Improving a Serverless App To Cross-Post Blogs

Allen Helton is an AWS Hero and absolute LEGEND. In December he wrote a post titled "I Built a Serverless App To Cross-Post My Blogs" and after some begging from some AWS Community Builders he published his code to our shiny new AWS Community Projects GitHub Org.

Allen is quite a prolific writer and publishes his articles in (at least) four places. He has a self-hosted static blog built with Amplify using Hugo, as well as using dev.to, hashnode, and medium. His self-hosted blog on his personal domain is his primary platform and dev.to, hashnode, and medium all get canonical URLs for SEO purposes. 🌟

While Allen's code is great, it does have some limitations. For instance, it's written using SAM/yaml, requires a Hugo/Amplify built blog, effectively has no optional features, and he still manually uploads image assets to S3 for all of his articles. 😱

In this article, we'll go over my fork of Allen's code, where I have:

Converted the project to use AWS CDK
Made Hugo/Amplify and most of the other platforms optional 🚀
Added a direct (private) GitHub webhook integration
Automatically parsed images committed to GitHub and uploaded them to a public S3 Bucket (and updated the content to use them)

I'm excited to share these improvements with you and hope you find them useful!

Code: https://github.com/martzcodes/blog-crossposting-automation

Converting the Project to CDK

Let's talk about converting projects from a format, like SAM, to CDK. It can be a bit tricky, but the easiest way is to focus on the architecture. Get the architecture skeleton right first, and everything else will fall into place. 💪

So, looking at Allen's project structure, we can see that he has one DynamoDB table, five lambda functions, and a step function.

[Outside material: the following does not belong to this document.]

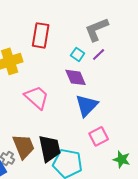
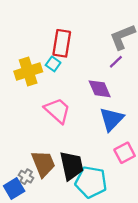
cyan square: (78, 54) -> (53, 64), moved
purple line: (99, 54) -> (116, 62), moved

One lambda is triggered by an Amplify EventBridge Event. That lambda then triggers a step function where the other four lambdas are used. 🤓

Allen's architecture invokes a lambda from an Amplify status event which triggers a step function that stores publish status in DynamoDB as it posts to the target services. Image assets are manually stored in S3

To improve this, we're going to make Amplify optional and add the ability to pull images used in GitHub and re-store them in S3, bringing the S3 bucket into our CloudFormation Stack. 🚀

Changes in Red. Make Amplify Optional, Bring the bucket into the stack and have the Ingest Lambda re-store images from GitHub to our bucket.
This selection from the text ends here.